Hi, I am 25 years old and I live in the United States. I am about as newly diagnosed as you can be without the 100% certainty of being diagnosed. I had the L’hermittes sign and they sent me in for an MRI/MRA. There they found lesions in my spine and brain. I am now awaiting my neurology appointment later this month to hopefully get a diagnosis and treatment plan. I know this is not a death sentence but I am having a very hard time explaining that to my family and loved ones. If you could drop words of encouragement for my bad days while I wait for my neurology appointment I would so much appreciate that. Thank you so much for listening, my emotions are all over the place.
Hi there, I was around 25 when I was told those words in hospital. At that point I was full of mixed emotions scared what would others think were my main ones.
I am 50 this year, married with two kids. Lots of international travel and lots of fun stuff. I would be lying if I said everything was always great but there have been some tough times and I am sure there will be lots of other challenges to get over.
If I was to give you any advice it would be to be kind to yourself. Friends and family will worry and thanks to google will all be experts. Everyone is different and the effects are different as well. Good luck
Welcome to the forum. Hopefully you’ll find it a useful and informative place as well as being somewhere you can find common ground.
It does sound as though you are anticipating a diagnosis of MS. As you clearly understand, it isn’t a death sentence by any means. Today there are so many disease modifying drugs that should mean you will continue to be hale and healthy for many years to come.
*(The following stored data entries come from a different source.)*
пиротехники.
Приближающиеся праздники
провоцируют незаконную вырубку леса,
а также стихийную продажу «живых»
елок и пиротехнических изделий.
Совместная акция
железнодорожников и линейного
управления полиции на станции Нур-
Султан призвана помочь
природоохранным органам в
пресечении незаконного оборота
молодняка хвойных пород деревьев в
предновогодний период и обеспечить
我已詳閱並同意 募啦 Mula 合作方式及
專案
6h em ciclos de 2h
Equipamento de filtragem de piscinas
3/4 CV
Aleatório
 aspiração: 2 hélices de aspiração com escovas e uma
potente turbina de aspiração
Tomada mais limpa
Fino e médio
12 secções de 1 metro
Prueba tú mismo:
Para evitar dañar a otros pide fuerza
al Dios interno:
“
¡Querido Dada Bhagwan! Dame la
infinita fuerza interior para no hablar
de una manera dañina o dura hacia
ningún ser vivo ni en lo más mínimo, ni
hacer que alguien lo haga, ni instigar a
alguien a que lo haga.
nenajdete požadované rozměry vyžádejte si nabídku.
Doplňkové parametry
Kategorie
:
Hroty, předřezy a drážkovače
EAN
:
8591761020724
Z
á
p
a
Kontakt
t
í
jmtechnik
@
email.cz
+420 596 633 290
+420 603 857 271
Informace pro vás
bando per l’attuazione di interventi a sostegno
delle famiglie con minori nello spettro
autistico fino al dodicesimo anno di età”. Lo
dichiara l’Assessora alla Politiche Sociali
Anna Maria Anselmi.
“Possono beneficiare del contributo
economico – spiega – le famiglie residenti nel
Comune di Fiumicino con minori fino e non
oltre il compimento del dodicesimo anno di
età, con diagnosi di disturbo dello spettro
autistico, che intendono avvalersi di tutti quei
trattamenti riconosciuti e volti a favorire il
In terms of talking about MS, have a look at Telling people | MS Trust Obviously this is a U.K. site, so information about who you are required to inform will be different. But the sections about who to tell and how to talk about MS should be useful.
You do sound very sensible and as though you’ve taken this journey in your stride. I am sure that inside you are probably just as scared as your family but are trying to present a strong and capable front for them. Don’t be surprised if you do at some point have a bit of a meltdown when the reality of diagnosis takes effect.
Feel free to come and seek help and comfort from us. We are a strong community of people from a range of different backgrounds and with widely differing symptoms.